[[ Material for this exercise open ]]

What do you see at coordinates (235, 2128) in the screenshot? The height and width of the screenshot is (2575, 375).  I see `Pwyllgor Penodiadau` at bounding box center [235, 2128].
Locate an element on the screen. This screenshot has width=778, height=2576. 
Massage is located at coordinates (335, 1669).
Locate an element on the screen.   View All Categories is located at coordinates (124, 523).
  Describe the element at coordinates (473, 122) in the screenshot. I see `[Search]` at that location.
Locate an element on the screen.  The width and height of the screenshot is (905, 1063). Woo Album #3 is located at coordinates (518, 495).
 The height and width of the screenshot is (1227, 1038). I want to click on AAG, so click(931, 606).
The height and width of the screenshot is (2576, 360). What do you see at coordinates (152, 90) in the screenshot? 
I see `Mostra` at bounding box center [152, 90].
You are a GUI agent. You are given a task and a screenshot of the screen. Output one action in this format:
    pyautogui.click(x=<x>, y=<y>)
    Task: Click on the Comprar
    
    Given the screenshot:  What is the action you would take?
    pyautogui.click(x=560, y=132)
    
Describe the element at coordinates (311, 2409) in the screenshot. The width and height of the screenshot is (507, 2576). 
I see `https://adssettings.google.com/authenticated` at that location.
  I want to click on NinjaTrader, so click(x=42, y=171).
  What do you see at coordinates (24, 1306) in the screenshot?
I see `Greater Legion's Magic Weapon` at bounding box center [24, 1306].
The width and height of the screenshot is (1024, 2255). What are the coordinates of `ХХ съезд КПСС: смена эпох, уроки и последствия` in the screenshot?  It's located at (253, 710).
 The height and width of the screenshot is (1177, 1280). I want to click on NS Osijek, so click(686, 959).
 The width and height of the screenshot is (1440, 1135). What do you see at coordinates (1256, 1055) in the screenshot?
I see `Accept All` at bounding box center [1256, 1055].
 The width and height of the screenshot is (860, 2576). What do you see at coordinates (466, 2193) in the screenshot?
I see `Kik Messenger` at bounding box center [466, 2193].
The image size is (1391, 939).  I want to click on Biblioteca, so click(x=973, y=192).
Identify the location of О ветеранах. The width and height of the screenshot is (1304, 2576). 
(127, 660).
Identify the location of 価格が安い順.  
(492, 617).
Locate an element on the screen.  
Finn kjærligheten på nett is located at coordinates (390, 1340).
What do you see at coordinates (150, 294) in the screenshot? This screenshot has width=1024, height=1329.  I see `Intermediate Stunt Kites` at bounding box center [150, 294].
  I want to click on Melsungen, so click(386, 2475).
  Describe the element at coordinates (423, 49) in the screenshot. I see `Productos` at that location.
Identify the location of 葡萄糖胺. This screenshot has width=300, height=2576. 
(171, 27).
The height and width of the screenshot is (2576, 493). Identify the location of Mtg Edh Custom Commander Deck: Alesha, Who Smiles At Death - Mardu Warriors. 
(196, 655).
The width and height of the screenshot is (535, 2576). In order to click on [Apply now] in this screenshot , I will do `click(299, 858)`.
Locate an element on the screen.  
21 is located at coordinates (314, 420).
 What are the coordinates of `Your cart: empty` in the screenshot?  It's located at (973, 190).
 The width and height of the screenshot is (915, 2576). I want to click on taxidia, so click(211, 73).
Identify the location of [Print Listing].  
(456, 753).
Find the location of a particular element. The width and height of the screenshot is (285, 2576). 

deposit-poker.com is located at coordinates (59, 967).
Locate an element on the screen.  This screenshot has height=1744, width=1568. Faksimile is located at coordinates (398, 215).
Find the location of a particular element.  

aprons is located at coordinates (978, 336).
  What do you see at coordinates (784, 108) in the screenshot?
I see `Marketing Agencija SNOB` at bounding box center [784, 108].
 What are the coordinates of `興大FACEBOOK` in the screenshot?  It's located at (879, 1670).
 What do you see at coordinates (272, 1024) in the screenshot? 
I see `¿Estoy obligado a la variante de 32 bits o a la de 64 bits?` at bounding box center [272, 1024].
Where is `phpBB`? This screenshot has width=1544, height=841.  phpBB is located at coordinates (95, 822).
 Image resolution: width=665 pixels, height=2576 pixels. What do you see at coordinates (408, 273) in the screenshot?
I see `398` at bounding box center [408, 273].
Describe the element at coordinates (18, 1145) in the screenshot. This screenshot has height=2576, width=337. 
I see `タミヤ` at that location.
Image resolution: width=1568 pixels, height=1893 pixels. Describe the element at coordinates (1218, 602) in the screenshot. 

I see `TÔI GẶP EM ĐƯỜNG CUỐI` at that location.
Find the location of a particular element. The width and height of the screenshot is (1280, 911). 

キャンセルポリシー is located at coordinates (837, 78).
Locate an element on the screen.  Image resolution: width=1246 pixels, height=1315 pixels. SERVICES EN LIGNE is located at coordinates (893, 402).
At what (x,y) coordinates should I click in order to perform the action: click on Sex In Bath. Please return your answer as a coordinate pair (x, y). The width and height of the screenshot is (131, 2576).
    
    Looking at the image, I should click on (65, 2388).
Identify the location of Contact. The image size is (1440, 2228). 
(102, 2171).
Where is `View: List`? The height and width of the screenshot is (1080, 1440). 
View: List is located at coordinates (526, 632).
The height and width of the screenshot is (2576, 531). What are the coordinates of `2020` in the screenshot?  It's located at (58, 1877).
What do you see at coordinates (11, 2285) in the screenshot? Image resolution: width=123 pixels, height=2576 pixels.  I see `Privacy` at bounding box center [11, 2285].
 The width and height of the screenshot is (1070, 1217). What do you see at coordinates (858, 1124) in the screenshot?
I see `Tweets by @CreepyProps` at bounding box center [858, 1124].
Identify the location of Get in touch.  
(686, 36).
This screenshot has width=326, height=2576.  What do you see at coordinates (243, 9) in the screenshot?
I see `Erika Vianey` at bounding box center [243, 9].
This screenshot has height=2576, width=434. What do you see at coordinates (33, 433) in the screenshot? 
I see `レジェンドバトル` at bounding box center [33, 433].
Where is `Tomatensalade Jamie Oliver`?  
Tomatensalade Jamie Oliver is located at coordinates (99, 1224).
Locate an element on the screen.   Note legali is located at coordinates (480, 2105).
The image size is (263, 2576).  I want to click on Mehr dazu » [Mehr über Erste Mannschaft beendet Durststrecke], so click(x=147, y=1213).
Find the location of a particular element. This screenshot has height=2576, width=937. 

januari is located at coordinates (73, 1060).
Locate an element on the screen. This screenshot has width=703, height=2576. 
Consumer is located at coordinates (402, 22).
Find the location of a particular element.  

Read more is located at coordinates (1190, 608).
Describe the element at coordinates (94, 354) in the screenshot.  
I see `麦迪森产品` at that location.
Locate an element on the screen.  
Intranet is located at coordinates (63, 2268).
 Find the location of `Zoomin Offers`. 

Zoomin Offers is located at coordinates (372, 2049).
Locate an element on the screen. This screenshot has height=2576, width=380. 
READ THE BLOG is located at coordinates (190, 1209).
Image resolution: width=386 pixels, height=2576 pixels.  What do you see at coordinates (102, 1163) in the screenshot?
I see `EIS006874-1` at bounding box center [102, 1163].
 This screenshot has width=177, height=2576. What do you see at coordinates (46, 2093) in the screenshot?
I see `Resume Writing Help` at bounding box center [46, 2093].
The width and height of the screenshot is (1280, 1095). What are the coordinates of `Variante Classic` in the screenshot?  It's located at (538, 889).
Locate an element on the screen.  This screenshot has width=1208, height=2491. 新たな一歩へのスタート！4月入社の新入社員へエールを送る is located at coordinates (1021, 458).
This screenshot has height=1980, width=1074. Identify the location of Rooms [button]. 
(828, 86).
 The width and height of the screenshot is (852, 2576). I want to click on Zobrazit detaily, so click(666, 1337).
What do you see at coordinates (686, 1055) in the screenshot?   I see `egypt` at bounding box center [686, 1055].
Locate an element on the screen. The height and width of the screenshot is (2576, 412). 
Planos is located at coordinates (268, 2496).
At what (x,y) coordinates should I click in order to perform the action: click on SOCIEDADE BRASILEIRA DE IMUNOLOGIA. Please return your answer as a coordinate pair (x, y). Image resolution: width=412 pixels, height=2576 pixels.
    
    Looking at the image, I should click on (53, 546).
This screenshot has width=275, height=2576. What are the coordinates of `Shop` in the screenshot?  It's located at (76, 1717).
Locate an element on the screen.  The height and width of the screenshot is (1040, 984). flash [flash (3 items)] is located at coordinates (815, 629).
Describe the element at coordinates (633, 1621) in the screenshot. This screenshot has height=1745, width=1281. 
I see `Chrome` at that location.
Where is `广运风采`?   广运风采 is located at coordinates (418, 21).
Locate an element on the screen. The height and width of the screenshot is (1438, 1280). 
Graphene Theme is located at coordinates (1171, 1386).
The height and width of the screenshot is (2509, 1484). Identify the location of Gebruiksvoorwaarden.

[[ Material for this exercise closed ]]

> _Your task_:
Scan the entries above for the line containing "The image size is (1391, 939).", and copy it and all lines after it exactly, down to and including the line containing "The width and height of the screenshot is (535, 2576).".

> _Task output_:
The image size is (1391, 939).  I want to click on Biblioteca, so click(x=973, y=192).
Identify the location of О ветеранах. The width and height of the screenshot is (1304, 2576). 
(127, 660).
Identify the location of 価格が安い順.  
(492, 617).
Locate an element on the screen.  
Finn kjærligheten på nett is located at coordinates (390, 1340).
What do you see at coordinates (150, 294) in the screenshot? This screenshot has width=1024, height=1329.  I see `Intermediate Stunt Kites` at bounding box center [150, 294].
  I want to click on Melsungen, so click(386, 2475).
  Describe the element at coordinates (423, 49) in the screenshot. I see `Productos` at that location.
Identify the location of 葡萄糖胺. This screenshot has width=300, height=2576. 
(171, 27).
The height and width of the screenshot is (2576, 493). Identify the location of Mtg Edh Custom Commander Deck: Alesha, Who Smiles At Death - Mardu Warriors. 
(196, 655).
The width and height of the screenshot is (535, 2576). In order to click on [Apply now] in this screenshot , I will do `click(299, 858)`.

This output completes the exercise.